Camille Guichard n’avait pas publié d’ouvrage depuis octobre 1991. Une éternité, direz-vous, pour un auteur. Mais le voilà qui refait surface dans les librairies avec Pique-nique, publié aux éditions du Mercure de France. Quand la plus paisible des situations tourne à l’indéfinissable drame, tout cela sur fond de désir adolescent qui ne brille que par son évidente impossibilité, c’est en quelques mots le résumé de ce roman. Lettres it be vous en dit un peu plus !
# La bande-annonce
Tous les dimanches, invariablement, Pierre et ses parents pique-niquent dans la forêt avec la famille Galas. Pierre a treize ans et attend ce moment avec impatience, car Jeanne Galas suscite chez lui un émoi indicible. Pourtant ce dimanche ne sera pas comme les autres, Pierre le comprend vite. En effet, caché derrière les buissons ou perché à la cime des arbres, Pierre surprend des regards et des gestes équivoques qui remettent en question le bel ordonnancement dominical. Et si son propre père et Jeanne Galas entretenaient une relation adultère… Cette révélation projette Pierre hors du monde de l’enfance : le lieu du pique-nique devient une arène.
# L’avis de Lettres it be
Comme dit plus haut, nous n’avions plus eu de signal sur les écrans radars concernant Camille Guichard depuis un gros paquet d’années. Il nous revient avec cet ouvrage énigmatique, aguerri depuis par la réalisation de nombreux documentaires sur la création artistique, des documentaires plusieurs fois récompensés. Pique-nique est un récit d’initiation sur quelques heures, la métaphore d’un passage entre monde des enfants et monde des adultes sur une journée. Un haïku sur la vie, en 200 pages. D’un pique-nique hebdomadaire banal au possible auquel on se rend avec cette bonne vieille voiture de famille encore rutilante comme l’époque, Camille Guichard nous amène promptement vers le précipice. Une fois passées les turpitudes du jeune Pierre pour la mère Galas, une fois évacués autour d’un verre de vin les regrets de l’antan, le tonnerre peut gronder au loin. Un précipice qui, d’abord, se présente sous nos yeux comme une dispute de couple comme il en arrive tant. Et pourtant …

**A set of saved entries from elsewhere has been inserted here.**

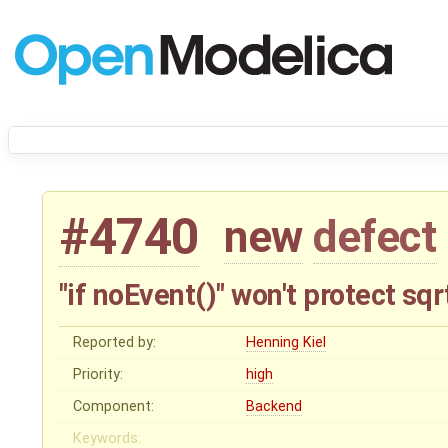
#4740
new
defect
"if noEvent()" won't protect sq
Reported by:
Henning Kiel
Priority:
high
Component:
Backend
Keywords: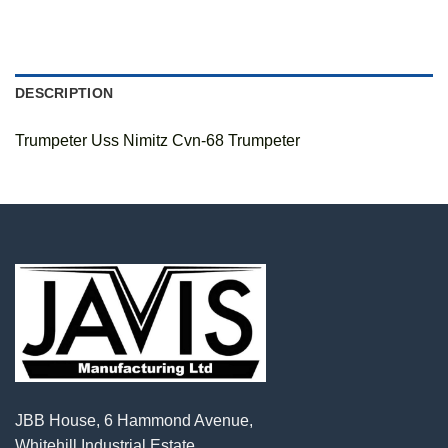
DESCRIPTION
Trumpeter Uss Nimitz Cvn-68 Trumpeter
JBB House, 6 Hammond Avenue,
Whitehill Industrial Estate,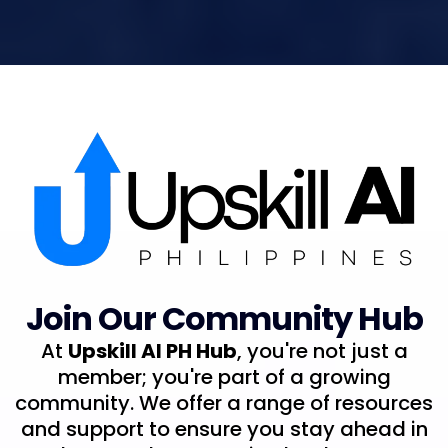
Join Our Community Hub
At
Upskill AI PH Hub
, you're not just a
member; you're part of a growing
community. We offer a range of resources
and support to ensure you stay ahead in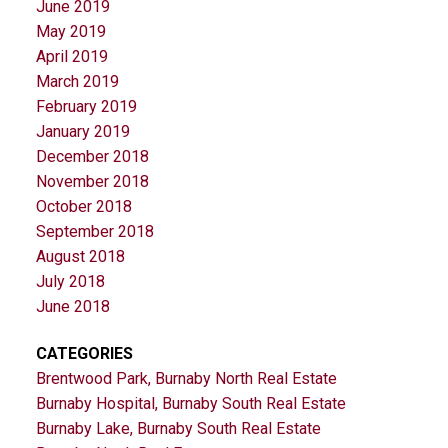
June 2019
May 2019
April 2019
March 2019
February 2019
January 2019
December 2018
November 2018
October 2018
September 2018
August 2018
July 2018
June 2018
CATEGORIES
Brentwood Park, Burnaby North Real Estate
Burnaby Hospital, Burnaby South Real Estate
Burnaby Lake, Burnaby South Real Estate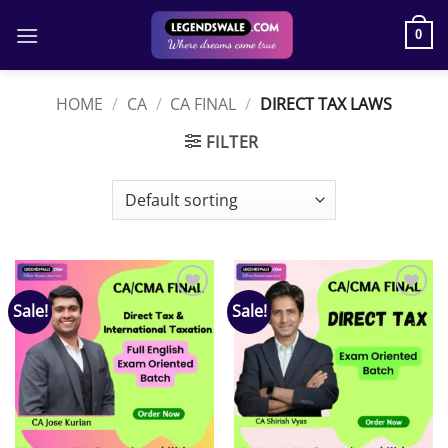
Skip
to
0
content
HOME
/
CA
/
CA FINAL
/
DIRECT TAX LAWS
FILTER
Sale!
Sale!
Add to
Add to
wishlist
wishlist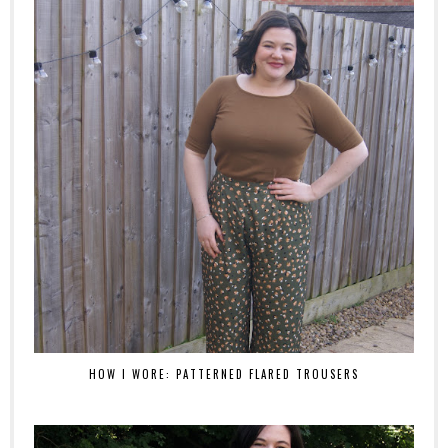
HOW I WORE: PATTERNED FLARED TROUSERS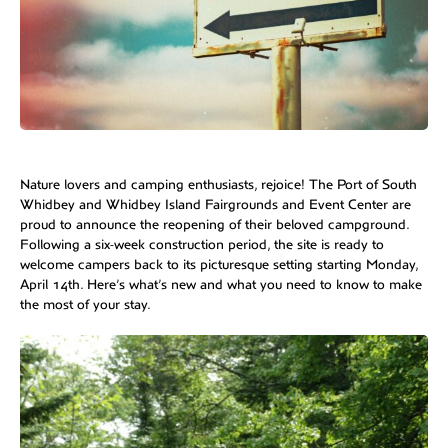
Nature lovers and camping enthusiasts, rejoice! The Port of South
Whidbey and Whidbey Island Fairgrounds and Event Center are
proud to announce the reopening of their beloved campground.
Following a six-week construction period, the site is ready to
welcome campers back to its picturesque setting starting Monday,
April 14th. Here’s what’s new and what you need to know to make
the most of your stay.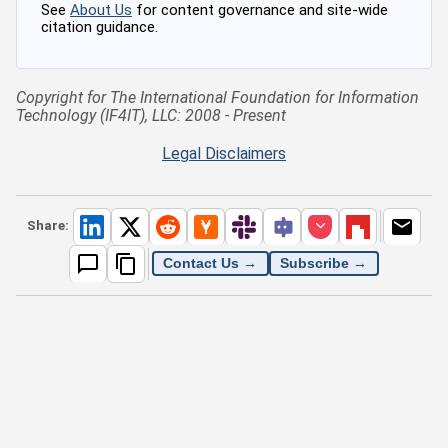
See
About Us
for content governance and site-wide
citation guidance.
Copyright for The International Foundation for Information
Technology (IF4IT), LLC: 2008 - Present
Legal Disclaimers
Share:
Contact Us →
Subscribe →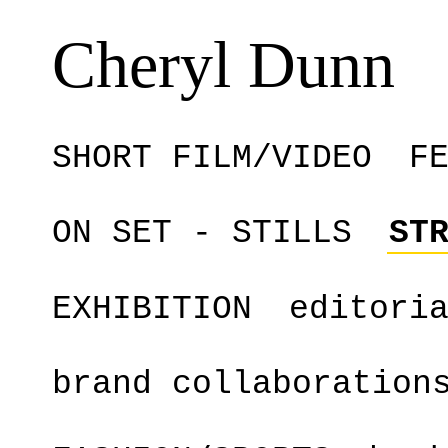
Cheryl Dunn
SHORT FILM/VIDEO
F
ON SET - STILLS
ST
EXHIBITION
editori
brand collaboration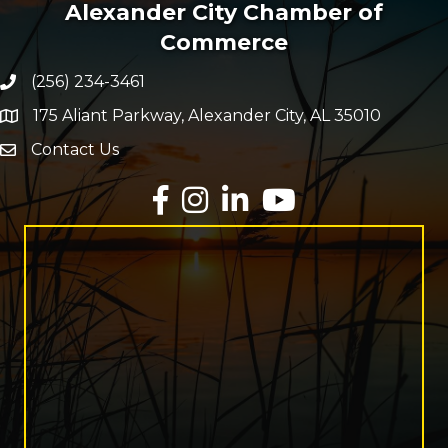
Alexander City Chamber of
Commerce
(256) 234-3461
Phone number
175 Aliant Parkway, Alexander City, AL 35010
map and address
Contact Us
Envelope Icon
Facebook
Instagram
LinkedIn
YouTube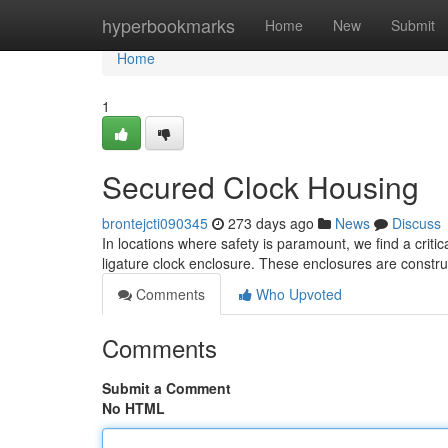
Home
hyperbookmarks
Home
New
Submit
Home
1
Secured Clock Housing
brontejcti090345
273 days ago
News
Discuss
In locations where safety is paramount, we find a critic
ligature clock enclosure. These enclosures are constru
Comments
Who Upvoted
Comments
Submit a Comment
No HTML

« Je ferme les yeux quelques secondes et les ouvre en grand : Madame Galas apparaît, divine. Elle referme la portière et, d’un pas lent, se dirige vers nous. Mon cœur bat à tout rompre. Madame Galas est belle, fine, avec de grands yeux bleus, sa peau est d’une blancheur immaculée. Je ne peux pas détacher mes yeux de ses lèvres pulpeuses, dessinées avec un rouge à lèvres couleur sang, un appel au baiser. »
En effet, difficile de passer à côté de l’intérêt de Camille Guichard pour la réalisation, pour la création artistique, pour l’élaboration d’une œuvre, plan par plan, élément sur élément. Dans cette histoire, l’auteur multiplie les métaphores visuelles, peut-être un peu trop faciles parfois, comme cet arbre où aime à se réfugier le plus haut possible le jeune Pierre, narrateur de ce livre, comme une tour d’ivoire, un monde imprenable encore loin de celui trop bas des adultes. On navigue d’image en image et l’auteur s’y plaît à coudre son récit de la sorte. Jusqu’au drame.
Camille Guichard propose un huis-clos sans frontières, une angoisse de l’exigu dans une nature ouverte sans aucune finitude. Une idée rondement menée, qui offre à cette histoire un cadre original des plus plaisants. Un bien beau retour aux affaires qui appelle à de bien belles choses à l'avenir.